*INSTRUCTIONS FOR THE TASK*. Find the line that contains "NUOVI ARRIVI"; please output it and each line after it, exactly as shown, up to the end of the entries below, skipping pictures.

(Saved data entries)
'''
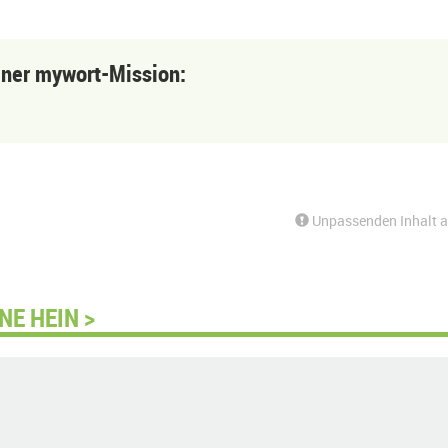
einer mywort-Mission:
Unpassenden Inhalt 
NE HEIN >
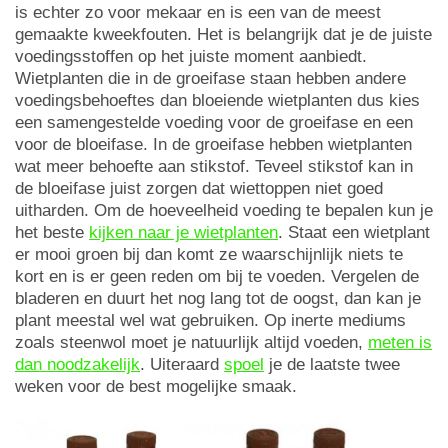
is echter zo voor mekaar en is een van de meest
gemaakte kweekfouten. Het is belangrijk dat je de juiste
voedingsstoffen op het juiste moment aanbiedt.
Wietplanten die in de groeifase staan hebben andere
voedingsbehoeftes dan bloeiende wietplanten dus kies
een samengestelde voeding voor de groeifase en een
voor de bloeifase. In de groeifase hebben wietplanten
wat meer behoefte aan stikstof. Teveel stikstof kan in
de bloeifase juist zorgen dat wiettoppen niet goed
uitharden. Om de hoeveelheid voeding te bepalen kun je
het beste
kijken naar je wietplanten
. Staat een wietplant
er mooi groen bij dan komt ze waarschijnlijk niets te
kort en is er geen reden om bij te voeden. Vergelen de
bladeren en duurt het nog lang tot de oogst, dan kan je
plant meestal wel wat gebruiken. Op inerte mediums
zoals steenwol moet je natuurlijk altijd voeden,
meten is
dan noodzakelijk
. Uiteraard
spoel
je de laatste twee
weken voor de best mogelijke smaak.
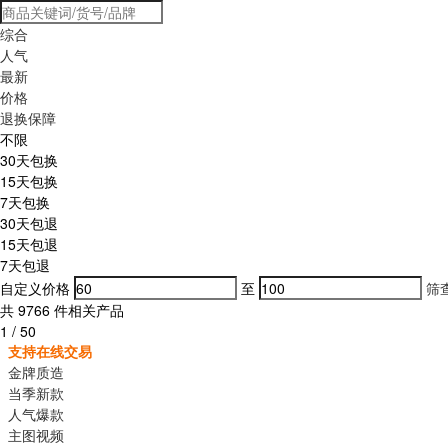
综合
人气
最新
价格
退换保障
不限
30天包换
15天包换
7天包换
30天包退
15天包退
7天包退
自定义价格
至
筛
共
9766
件相关产品
1
/
50
支持在线交易
金牌质造
当季新款
人气爆款
主图视频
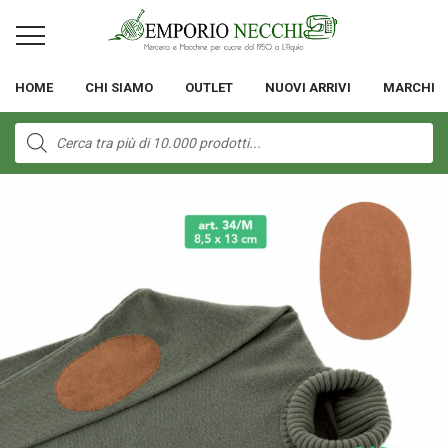
HOME
CHI SIAMO
OUTLET
NUOVI ARRIVI
MARCHI
Products
search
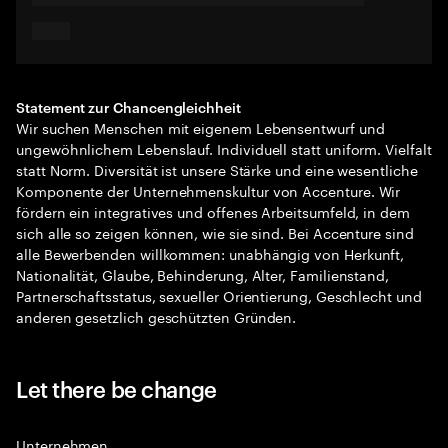
Statement zur Chancengleichheit
Wir suchen Menschen mit eigenem Lebensentwurf und
ungewöhnlichem Lebenslauf. Individuell statt uniform. Vielfalt
statt Norm. Diversität ist unsere Stärke und eine wesentliche
Komponente der Unternehmenskultur von Accenture. Wir
fördern ein integratives und offenes Arbeitsumfeld, in dem
sich alle so zeigen können, wie sie sind. Bei Accenture sind
alle Bewerbenden willkommen: unabhängig von Herkunft,
Nationalität, Glaube, Behinderung, Alter, Familienstand,
Partnerschaftsstatus, sexueller Orientierung, Geschlecht und
anderen gesetzlich geschützten Gründen.
Let there be change
Unternehmen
'''
*OUTPUT*.
NUOVI ARRIVI
MARCHI
Products
search
Statement zur Chancengleichheit
Wir suchen Menschen mit eigenem Lebensentwurf und
ungewöhnlichem Lebenslauf. Individuell statt uniform. Vielfalt
statt Norm. Diversität ist unsere Stärke und eine wesentliche
Komponente der Unternehmenskultur von Accenture. Wir
fördern ein integratives und offenes Arbeitsumfeld, in dem
sich alle so zeigen können, wie sie sind. Bei Accenture sind
alle Bewerbenden willkommen: unabhängig von Herkunft,
Nationalität, Glaube, Behinderung, Alter, Familienstand,
Partnerschaftsstatus, sexueller Orientierung, Geschlecht und
anderen gesetzlich geschützten Gründen.
Let there be change
Unternehmen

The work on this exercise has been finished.